The Hermitage by Dunkeld - officially known as 'The Hermitage pleasure ground'.
John Murray the third Duke of Atholl made this fabulous woodland along with Ossian's Hall in 1757, as a walk for his guests to enjoy as they went to view Ossian's Hall and the falls of the River Braan. Today it is known as the Hermitage at Dunkeld and is managed by the National Trust of Scotland. There are beautiful woodland walks - and cycle tracks, the footpaths are part of a wider network of walks covering approx 30 miles - see Dunkeld walks leaflets available locally.
In the pool just south of Ossian's Hall you will see the fabulous stonework of the Hermitage Bridge and at the other side of the pool you can see one of the tallest trees in Britain, a Douglas Fir.
The Hermitage is home to Ossian's Hall, a spectacular building, built to impress, originally lined with mirrors, with a large door to hide the view. When the door was opened the sight of the falls tumbling over the rocks was spectacular and the noise a great surprise, the mirrors made the waterfall even more spectacular.

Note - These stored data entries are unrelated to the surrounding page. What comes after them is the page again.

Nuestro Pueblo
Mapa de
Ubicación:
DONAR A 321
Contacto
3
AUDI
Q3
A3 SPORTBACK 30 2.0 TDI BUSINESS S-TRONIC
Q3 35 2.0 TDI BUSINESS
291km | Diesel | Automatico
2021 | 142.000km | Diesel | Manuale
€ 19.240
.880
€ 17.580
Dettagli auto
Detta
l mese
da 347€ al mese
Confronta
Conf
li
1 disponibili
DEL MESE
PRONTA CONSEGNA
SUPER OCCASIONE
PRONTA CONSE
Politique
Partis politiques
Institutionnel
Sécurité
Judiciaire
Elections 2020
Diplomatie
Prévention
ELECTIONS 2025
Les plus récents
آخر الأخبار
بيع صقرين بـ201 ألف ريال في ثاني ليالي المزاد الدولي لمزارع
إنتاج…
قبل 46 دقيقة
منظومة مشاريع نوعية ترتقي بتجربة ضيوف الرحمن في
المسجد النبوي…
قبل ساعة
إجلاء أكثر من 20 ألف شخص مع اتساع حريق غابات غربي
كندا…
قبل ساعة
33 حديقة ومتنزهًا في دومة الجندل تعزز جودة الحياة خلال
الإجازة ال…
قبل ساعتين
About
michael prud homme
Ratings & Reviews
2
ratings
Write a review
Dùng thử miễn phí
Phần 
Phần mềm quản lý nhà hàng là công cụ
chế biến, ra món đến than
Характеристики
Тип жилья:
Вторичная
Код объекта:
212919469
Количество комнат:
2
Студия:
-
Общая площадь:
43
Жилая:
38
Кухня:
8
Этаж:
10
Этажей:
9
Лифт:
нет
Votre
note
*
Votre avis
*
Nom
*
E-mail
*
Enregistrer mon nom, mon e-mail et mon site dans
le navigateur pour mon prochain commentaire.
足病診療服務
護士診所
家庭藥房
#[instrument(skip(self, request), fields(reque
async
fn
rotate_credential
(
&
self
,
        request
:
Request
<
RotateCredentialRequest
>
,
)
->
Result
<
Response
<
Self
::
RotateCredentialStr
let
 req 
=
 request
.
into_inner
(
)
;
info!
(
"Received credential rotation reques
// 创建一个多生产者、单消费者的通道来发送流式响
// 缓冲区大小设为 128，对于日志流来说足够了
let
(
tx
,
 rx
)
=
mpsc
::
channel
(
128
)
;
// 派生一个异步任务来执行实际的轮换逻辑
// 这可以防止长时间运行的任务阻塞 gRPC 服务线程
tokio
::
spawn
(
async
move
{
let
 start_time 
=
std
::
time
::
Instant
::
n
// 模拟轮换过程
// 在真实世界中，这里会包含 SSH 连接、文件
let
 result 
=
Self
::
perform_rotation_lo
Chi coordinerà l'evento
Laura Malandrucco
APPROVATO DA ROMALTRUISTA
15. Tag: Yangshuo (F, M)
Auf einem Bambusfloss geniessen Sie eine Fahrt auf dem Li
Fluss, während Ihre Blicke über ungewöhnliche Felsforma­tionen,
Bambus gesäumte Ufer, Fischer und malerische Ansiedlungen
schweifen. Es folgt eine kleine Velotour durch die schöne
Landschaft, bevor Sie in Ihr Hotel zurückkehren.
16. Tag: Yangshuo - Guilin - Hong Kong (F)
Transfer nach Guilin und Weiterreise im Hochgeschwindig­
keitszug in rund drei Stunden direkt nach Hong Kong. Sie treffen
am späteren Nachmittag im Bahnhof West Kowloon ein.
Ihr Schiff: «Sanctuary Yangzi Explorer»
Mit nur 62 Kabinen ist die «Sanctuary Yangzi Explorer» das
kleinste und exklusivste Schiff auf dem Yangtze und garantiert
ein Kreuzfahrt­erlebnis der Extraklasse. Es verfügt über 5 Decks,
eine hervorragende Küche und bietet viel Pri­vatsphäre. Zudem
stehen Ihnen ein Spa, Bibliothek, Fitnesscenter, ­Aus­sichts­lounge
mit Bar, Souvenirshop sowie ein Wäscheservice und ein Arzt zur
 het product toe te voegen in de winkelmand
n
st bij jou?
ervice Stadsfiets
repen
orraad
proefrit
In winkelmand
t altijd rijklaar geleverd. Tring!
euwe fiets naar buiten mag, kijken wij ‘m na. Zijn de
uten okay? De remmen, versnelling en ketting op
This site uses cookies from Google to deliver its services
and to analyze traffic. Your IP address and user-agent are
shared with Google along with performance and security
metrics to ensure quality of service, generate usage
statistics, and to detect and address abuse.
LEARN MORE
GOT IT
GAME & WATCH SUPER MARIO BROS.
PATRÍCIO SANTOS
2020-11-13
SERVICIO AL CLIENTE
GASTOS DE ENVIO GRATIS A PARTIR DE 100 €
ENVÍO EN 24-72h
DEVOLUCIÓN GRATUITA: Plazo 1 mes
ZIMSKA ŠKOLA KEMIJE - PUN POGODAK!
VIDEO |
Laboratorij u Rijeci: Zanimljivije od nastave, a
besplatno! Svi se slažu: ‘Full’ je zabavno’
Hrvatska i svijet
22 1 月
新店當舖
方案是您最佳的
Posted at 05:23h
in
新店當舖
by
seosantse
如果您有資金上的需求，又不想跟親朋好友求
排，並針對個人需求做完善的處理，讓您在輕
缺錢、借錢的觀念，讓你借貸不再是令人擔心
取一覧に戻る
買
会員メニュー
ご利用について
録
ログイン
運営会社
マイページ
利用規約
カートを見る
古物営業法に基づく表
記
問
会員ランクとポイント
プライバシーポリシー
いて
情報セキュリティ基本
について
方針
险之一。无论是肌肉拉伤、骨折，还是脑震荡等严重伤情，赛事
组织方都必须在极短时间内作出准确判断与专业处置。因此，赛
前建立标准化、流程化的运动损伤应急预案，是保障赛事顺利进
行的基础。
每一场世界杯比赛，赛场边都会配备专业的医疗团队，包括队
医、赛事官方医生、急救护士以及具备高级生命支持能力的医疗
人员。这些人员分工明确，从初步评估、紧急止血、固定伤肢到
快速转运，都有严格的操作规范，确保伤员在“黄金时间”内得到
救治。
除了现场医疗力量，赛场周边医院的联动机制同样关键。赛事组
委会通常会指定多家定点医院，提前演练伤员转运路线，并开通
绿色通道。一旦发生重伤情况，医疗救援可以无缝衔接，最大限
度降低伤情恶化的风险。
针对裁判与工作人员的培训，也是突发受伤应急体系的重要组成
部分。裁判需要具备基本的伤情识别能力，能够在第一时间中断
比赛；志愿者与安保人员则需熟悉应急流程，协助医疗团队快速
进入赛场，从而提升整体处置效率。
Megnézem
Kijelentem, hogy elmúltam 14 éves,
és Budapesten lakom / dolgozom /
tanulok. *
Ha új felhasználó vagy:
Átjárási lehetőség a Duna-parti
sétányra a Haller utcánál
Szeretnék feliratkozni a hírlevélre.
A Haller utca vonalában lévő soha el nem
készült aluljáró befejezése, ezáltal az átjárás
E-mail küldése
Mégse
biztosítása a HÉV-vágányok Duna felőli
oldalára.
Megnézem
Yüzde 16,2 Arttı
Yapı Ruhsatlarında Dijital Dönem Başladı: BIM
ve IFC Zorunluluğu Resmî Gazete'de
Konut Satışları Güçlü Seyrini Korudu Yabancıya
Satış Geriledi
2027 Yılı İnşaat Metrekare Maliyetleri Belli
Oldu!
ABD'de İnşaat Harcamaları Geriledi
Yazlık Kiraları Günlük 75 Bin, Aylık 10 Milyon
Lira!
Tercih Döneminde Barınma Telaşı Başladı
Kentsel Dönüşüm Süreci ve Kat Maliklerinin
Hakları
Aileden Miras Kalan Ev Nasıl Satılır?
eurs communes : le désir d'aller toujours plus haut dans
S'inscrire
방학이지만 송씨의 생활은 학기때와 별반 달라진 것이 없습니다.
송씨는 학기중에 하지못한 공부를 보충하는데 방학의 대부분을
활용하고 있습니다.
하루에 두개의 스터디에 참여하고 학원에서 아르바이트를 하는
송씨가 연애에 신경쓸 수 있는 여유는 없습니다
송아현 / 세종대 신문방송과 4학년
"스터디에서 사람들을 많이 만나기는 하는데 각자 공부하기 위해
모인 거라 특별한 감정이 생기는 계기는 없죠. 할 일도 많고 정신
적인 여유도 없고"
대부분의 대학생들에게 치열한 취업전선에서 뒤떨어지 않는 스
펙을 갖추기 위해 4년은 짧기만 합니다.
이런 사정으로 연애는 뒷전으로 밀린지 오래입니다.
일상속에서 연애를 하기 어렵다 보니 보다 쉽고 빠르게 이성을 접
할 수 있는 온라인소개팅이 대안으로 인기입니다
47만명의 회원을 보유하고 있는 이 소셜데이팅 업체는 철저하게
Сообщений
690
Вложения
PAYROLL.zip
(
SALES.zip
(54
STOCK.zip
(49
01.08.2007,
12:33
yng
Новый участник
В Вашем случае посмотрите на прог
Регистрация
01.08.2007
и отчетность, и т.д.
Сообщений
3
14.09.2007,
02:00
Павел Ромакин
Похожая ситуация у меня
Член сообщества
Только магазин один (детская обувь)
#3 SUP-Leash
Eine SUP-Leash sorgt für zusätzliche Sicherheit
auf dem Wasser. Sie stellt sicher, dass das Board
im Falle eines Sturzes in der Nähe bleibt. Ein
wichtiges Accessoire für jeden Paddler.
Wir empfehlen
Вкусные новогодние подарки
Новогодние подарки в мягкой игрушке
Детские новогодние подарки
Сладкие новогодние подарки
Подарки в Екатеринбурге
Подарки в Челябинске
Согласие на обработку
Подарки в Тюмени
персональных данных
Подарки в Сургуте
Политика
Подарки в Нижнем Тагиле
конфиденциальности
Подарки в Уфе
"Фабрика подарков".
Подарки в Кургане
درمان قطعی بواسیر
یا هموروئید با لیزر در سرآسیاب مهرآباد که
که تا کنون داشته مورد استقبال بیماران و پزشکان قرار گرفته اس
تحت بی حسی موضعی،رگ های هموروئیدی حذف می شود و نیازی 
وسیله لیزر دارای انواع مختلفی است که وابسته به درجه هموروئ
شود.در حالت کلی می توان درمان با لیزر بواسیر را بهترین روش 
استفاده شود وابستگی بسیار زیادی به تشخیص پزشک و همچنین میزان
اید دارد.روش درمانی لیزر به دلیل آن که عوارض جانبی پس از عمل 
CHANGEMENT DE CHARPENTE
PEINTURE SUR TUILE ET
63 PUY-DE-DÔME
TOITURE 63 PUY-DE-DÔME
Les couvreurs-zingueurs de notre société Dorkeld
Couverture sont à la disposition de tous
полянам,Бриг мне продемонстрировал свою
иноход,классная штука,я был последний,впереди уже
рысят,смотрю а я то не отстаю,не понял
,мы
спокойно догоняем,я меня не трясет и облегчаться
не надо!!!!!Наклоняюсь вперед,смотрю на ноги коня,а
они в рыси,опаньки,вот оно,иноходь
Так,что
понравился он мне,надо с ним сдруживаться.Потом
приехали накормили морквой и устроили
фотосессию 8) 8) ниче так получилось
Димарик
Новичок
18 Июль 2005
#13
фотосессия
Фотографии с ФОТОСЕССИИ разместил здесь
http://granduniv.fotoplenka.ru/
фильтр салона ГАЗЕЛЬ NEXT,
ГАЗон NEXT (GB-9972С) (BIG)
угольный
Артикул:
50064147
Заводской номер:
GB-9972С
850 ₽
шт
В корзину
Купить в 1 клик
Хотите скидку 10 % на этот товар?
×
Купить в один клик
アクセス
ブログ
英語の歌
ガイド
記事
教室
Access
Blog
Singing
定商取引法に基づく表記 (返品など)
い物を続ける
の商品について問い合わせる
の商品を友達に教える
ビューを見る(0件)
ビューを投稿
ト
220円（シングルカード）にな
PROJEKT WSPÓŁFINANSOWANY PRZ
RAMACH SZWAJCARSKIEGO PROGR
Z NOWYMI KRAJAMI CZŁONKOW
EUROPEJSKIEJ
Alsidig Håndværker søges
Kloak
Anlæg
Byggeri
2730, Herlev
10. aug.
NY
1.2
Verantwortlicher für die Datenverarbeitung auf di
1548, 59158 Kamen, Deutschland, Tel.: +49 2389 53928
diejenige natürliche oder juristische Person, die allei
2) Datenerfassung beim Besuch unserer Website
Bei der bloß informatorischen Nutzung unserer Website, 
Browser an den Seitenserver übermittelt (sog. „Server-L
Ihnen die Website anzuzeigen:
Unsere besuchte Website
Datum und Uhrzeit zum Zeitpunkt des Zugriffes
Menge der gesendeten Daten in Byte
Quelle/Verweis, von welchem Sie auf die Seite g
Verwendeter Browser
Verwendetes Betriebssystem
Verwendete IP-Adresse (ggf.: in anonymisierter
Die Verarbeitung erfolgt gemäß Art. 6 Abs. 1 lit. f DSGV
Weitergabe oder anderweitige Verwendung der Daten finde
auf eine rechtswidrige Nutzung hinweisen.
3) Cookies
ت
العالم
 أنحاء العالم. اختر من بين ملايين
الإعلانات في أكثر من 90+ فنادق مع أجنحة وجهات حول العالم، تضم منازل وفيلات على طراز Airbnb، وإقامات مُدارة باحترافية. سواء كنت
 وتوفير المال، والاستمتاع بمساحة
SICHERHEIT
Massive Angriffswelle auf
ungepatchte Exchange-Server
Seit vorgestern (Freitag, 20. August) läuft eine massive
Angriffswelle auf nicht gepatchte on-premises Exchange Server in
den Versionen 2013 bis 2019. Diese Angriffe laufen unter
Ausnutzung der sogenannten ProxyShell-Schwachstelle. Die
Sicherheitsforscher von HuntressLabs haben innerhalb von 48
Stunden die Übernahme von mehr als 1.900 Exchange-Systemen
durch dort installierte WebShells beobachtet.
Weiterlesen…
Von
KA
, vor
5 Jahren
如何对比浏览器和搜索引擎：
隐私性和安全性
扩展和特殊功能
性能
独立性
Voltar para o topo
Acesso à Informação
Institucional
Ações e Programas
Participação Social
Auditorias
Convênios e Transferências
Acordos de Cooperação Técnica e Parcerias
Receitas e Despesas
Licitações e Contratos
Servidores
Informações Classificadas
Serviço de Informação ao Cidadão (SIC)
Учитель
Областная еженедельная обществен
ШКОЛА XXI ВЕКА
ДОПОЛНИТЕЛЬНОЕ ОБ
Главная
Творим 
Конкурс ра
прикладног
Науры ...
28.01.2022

The Hall has been re- decorated from its pale blues to a wonderful rich red colour and the door to the view is now glass, the mirrors are stainless steel, but nonetheless spectacular.
Ossian Hall is a famous spot to view the salmon leaping up the falls, the salmon can be seen throughout the summer, but are at their most plentiful in the autumn. Just a little further up the track you will find Ossian's Cave built by the Duke to further the guests experience at the Hermitage just outside Dunkeld.
The National Trust Rangers have a wide range of events throughout the year for all the family.
The Hermitage is open all year, signposted just off the A9 at Dunkeld with a large car park. There is no entry fee, but £2 per car is charged for parking to help maintain the grounds. There is a wheelchair friendly route walk, but there are a few steps up to the Hall.